#### TASK BRIEF
Leave out the images and transcribe the entries below word for word.

#### EXCERPTED DATA
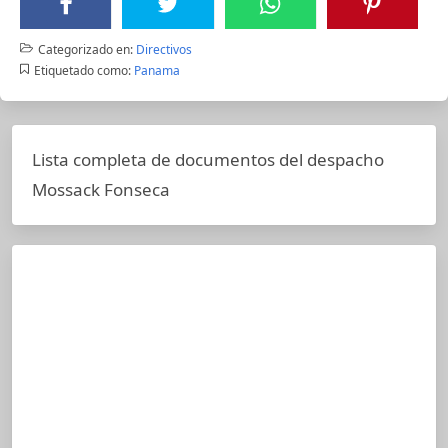
Categorizado en:
Directivos
Etiquetado como:
Panama
Lista completa de documentos del despacho
Mossack Fonseca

#### ANSWER FOR THIS EXERCISE
Categorizado en:
Directivos
Etiquetado como:
Panama
Lista completa de documentos del despacho
Mossack Fonseca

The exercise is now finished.